I try to use nn.MultiheadAttention with some float masks, on PyTorch 2.0.1, like the below demo code:
import torch
import torch.nn as nn
my_attn = nn.MultiheadAttention(
embed_dim=256,
batch_first=True,
num_heads=8
)
my_attn = my_attn.to("cuda")
x = torch.randn((1, 10, 256), dtype=torch.float, device="cuda")
bool_mask = torch.ones((10, 10), dtype=torch.bool, device="cuda")
bool_mask[:2, :2] = False
bool_mask[2:, 2:] = False
float_mask = torch.randn((10, 10), dtype=torch.float, device="cuda")
my_attn.eval()
with torch.no_grad():
bool_mask_res, bool_mask_scores = my_attn(
query=x, key=x, value=x, attn_mask=bool_mask
)
print(bool_mask_scores)
float_mask_res, float_mask_scores = my_attn(
query=x, key=x, value=x, attn_mask=float_mask
)
print(float_mask_scores) # NOTE: the bug is here, the scores will be all 'nan'.

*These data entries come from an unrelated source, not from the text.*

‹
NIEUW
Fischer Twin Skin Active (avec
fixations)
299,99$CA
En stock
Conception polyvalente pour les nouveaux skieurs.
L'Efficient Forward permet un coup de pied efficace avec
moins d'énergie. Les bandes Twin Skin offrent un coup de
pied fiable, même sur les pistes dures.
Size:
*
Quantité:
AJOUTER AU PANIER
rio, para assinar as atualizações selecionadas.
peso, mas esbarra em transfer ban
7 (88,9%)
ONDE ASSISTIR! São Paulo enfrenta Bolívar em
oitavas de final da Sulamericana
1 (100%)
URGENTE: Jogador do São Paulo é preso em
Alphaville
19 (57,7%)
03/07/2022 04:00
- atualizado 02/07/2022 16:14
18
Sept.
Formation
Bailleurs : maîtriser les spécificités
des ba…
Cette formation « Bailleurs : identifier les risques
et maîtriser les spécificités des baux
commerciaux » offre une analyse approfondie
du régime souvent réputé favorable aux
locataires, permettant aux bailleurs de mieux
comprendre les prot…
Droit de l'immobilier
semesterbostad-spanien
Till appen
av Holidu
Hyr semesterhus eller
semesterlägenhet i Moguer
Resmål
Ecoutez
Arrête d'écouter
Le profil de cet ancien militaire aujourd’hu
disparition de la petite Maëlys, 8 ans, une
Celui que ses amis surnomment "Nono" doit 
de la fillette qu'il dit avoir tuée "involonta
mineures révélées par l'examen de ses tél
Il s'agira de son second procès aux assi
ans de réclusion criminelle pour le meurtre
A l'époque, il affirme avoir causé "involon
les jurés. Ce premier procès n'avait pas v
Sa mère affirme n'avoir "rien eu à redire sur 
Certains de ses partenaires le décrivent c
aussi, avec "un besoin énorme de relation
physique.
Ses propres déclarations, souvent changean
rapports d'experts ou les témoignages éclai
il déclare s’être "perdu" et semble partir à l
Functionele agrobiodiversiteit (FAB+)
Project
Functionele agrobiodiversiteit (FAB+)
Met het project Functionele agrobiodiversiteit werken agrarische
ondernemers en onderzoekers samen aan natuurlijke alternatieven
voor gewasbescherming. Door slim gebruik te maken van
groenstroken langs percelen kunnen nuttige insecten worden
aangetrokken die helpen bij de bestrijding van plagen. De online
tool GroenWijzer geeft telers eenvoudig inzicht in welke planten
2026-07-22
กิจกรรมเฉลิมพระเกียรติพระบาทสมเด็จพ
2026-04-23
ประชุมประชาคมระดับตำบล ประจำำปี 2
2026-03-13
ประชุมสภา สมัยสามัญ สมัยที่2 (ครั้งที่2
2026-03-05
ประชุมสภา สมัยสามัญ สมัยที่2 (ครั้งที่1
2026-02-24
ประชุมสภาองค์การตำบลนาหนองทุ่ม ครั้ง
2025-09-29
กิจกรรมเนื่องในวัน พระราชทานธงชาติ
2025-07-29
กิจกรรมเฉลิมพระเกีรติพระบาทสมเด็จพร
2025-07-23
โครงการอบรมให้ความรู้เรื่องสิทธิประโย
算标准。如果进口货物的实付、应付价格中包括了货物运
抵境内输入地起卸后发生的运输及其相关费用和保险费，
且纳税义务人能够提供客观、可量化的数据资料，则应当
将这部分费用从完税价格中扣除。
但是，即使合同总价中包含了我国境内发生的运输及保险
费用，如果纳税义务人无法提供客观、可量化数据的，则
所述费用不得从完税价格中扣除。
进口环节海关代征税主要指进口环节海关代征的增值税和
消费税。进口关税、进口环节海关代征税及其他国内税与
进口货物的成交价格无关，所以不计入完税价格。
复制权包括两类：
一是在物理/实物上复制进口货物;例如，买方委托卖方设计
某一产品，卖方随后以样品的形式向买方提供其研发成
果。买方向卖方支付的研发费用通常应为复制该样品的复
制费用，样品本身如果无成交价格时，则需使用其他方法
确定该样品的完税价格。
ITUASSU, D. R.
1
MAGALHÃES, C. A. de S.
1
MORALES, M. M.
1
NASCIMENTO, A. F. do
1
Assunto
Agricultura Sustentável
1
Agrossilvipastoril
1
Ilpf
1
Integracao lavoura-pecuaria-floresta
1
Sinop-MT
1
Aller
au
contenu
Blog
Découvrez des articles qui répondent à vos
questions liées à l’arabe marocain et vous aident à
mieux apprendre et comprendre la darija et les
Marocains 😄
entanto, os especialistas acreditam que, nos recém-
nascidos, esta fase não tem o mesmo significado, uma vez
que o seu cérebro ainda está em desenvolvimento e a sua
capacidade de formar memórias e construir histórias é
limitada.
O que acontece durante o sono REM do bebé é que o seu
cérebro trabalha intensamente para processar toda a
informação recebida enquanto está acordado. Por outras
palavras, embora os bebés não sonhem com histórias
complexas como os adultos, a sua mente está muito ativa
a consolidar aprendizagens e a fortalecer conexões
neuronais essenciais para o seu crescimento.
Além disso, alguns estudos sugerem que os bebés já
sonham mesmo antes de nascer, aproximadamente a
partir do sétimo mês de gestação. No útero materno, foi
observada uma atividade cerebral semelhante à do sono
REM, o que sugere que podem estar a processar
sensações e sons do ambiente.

The result is that the float_mask_scores
is filled with nan
, which is obviously wrong. And I also get a UserWarning:
torch/nn/modules/activation.py:1160: UserWarning: Converting mask without torch.bool dtype to bool; this will negatively affect performance. Prefer to use a boolean mask directly. (Triggered internally at /opt/conda/conda-bld/pytorch_1682343995026/work/aten/src/ATen/native/transformers/attention.cpp:150.)
return torch._native_multi_head_attention(
It seems that the float_mask
is regarded as a bool mask in the built-in code.
I guess there is caused by scaled_dot_product_attention()
because I can run this code correctly in PyTorch 1.13.1.